The proggy math-doom workout of opener "Inception" goes from stuttering Meshuggah-like riffage and cascading sheets of processed guitar into a repetitious, sinister doom metal riff driven by a lurching angular rhythm and constant harmonic squeals. "North" is slow pounding doom metal mixed with symphonic synth strings and pounding industrial clang, a lumbering cinematic doom instrumental that opens up into weirdly sunny melodic passages, soaring fx-heavy guitar solos, and some baroque Ren Faire keyboards towards the end that makes this sound like some weird proggy 80's doom. The fourteen minute "Eclipse" has Floydian guitar atmospherics flowing into an epic 80's metal/cop show groove with propulsive drums and melodic metallic riffing, a killer hook at the center of it, breaking of into tribal hand-drum percussion and atmospheric droning; halfway into it, the track starts to sound like older Pelican jamming with a drum circle before slipping back into that killer quasi-disco groove, then gets all spacey at the end with odd countrified guitars and more hand percussion. Heavy stop-start riffing dominates "Beyond The Scope" with an almost Helmet/Gore style groove, heavy angular sludge rock with creepy spacey lead guitar.

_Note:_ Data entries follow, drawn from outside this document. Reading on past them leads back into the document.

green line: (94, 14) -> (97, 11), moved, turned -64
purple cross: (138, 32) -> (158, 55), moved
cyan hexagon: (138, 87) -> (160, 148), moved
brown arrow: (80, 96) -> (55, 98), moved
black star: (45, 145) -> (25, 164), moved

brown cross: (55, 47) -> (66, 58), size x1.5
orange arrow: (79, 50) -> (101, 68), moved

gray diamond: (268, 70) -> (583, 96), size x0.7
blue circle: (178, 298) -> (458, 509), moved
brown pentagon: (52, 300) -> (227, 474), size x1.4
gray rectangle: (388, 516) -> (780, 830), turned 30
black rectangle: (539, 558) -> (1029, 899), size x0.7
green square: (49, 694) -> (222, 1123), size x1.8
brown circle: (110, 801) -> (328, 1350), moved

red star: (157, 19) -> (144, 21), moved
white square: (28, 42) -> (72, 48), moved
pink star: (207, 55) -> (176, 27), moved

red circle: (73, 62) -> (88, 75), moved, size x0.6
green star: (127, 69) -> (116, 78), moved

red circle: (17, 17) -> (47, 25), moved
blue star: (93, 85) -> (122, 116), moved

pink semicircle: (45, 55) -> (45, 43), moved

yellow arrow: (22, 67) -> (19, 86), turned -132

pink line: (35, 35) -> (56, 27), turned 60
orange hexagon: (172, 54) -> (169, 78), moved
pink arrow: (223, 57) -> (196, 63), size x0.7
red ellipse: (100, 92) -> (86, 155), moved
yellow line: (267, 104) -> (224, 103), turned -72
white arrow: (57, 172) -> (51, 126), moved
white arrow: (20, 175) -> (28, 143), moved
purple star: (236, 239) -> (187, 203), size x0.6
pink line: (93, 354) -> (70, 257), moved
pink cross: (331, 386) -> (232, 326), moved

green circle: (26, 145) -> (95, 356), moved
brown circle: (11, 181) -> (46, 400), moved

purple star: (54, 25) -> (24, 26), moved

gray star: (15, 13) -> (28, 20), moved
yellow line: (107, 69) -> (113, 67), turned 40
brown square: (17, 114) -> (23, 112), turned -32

"Dissolution" opens with delayed didgeridoo drones and spacey synth drift, a deep cosmic ambience streaked with backwards guitar, chimes, buried electronic pulse, and synth strings, a total krautrock-inspired dronescape a la Tangerine Dream / Klaus Schulze, an eerie descending melody gradually returning to the ominous didgeridoo buzz. And closer "Dissociation" returns to the massive processed slabs of progged out sludge metal with another lumbering stop/start riff and more sheets of FX-heavy guitar, crushing plodding drone-riffage and swirling cosmic synths merging into a slow and propulsive groove, the drums a mechanical tick-tock pulse, riffs constantly changing and chugging, the drums blasting off into volleys of ferocious double bass later on, joined by percussive clang and crashing cymbals, mutating into a frenzy of spaced out thrash metal riffing at the very end.